More generally, if we can find a point $x\in P$ such that $x$ satisfies at least $k$ of the $Ax\leq b$ (linearly independent) inequalities strictly, then does that mean that the dimension of $P$ is at least $k$?

Answer 1

The answer is no, as the following examples show.

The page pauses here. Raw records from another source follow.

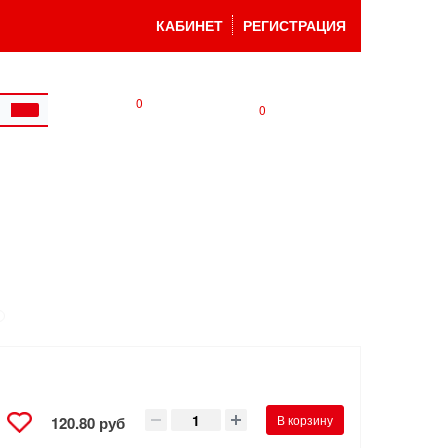
КАБИНЕТ
РЕГИСТРАЦИЯ
0
0
В корзину
120.80 руб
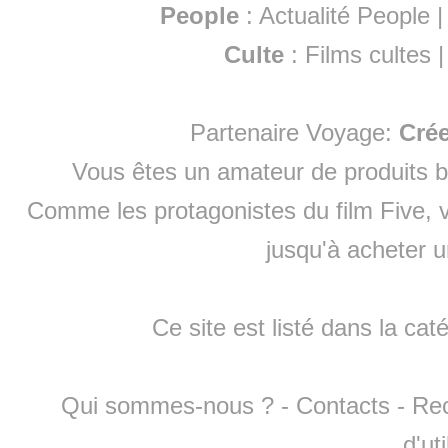
People
:
Actualité People
Culte
:
Films cultes
Partenaire Voyage:
Cré
Vous êtes un amateur de produits
b
Comme les protagonistes du film Five, v
jusqu'à
acheter 
Ce site est listé dans la cat
Qui sommes-nous ?
-
Contacts
-
Re
d'ut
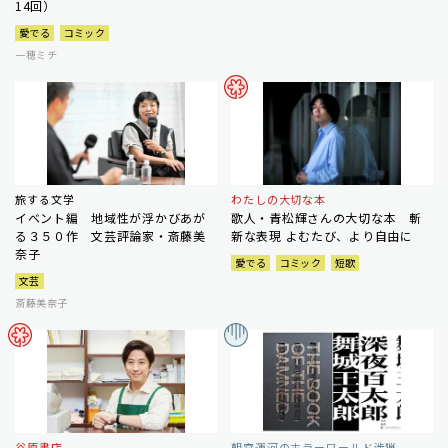
14回）
愛でる
コミック
一穂ミチ
旅する文学
わたしの大切な本
イベント編 地域性が浮かびあが
歌人・青松輝さんの大切な本 斬
る３５０作 文芸評論家・斎藤美
新な表現 よむたび、より自由に
奈子
愛でる
コミック
短歌
文芸
斎藤美奈子
谷原書店
朝宮運河のホラーワールド渉猟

Example 1. Consider the polytope $P = \{x \in \mathbb{R}^n \, \mid \, Ax \leq b\}$, where $A \in \mathbb{R}^{4n \times n}$ and $b \in \mathbb{R}^{4n}$ are given by the block matrices $$ A = \begin{pmatrix} I_n \\ -I_n \\ I_n \\ -I_n \end{pmatrix}, \qquad b = \begin{pmatrix} 0 \\ 0 \\ \pmb{1} \\ \pmb{1} \end{pmatrix}, $$ where $I_n$ is the $n \times n$ identity matrix and $\pmb{1}$ is the $n$-dimensional all-ones vector. In other words:

• The first $n$ inequalities read $x_i \leq 0$ for all $i \in [n]$;
• The next $n$ inequalities read $-x_i \leq 0$ for all $i \in [n]$;
• The next $n$ inequalities read $x_i \leq 1$ for all $i \in [n]$;
• The last $n$ inequalities read $-x_i \leq 1$ for all $i \in [n]$.

It is easy to see that $P = \{0\}$. Note that $0 \in P$ satisfies the last $2n$ inequalities strictly, and $n$ of these are linearly independent. Yet $P$ is $0$-dimensional, so your statement fails dramatically.

The preceding example is somewhat contrived, because the last $2n$ inequalities are redundant and can be removed. The following example shows that your statement might still fail if no single inequality can be removed.

Example 2. Consider the polytope $P = \{x \in \mathbb{R}^2 \, \mid \, Ax \leq b\}$, where $A \in \mathbb{R}^{4 \times 2}$ and $b \in \mathbb{R}^4$ are given by $$ A = \begin{pmatrix} -1 & 0 \\ 0 & 1 \\ 1 & -1 \\ -1 & 1 \end{pmatrix}, \qquad b = \begin{pmatrix} 0 \\ 1 \\ 0 \\ 0 \end{pmatrix}. $$ The first inequality reads $x_1 \geq 0$, the second inequality reads $x_2 \leq 1$, and the last two inequalities read $x_1 = x_2$. So $P = \{(t,t) \, \mid \, t \in [0,1]\}$ is $1$-dimensional. Nevertheless, the first two inequalities are linearly independent, and they are strict for the point $(\frac{1}{2},\frac{1}{2}) \in P$.

In the second example, I don't think there is another half-space representation of the same polytope such that every point of $P$ satisfies at most one inequality strictly. However, you can replace the inequality $x_2 \leq 1$ by the inequality $x_1 \leq 1$, and then the two inequalities that are strict for the point $(\frac{1}{2},\frac{1}{2})$ are linearly dependent. I think you can do something similar for a general polyhedron. In any case, my examples show that the answer depends on the halfspace-representation of $P$.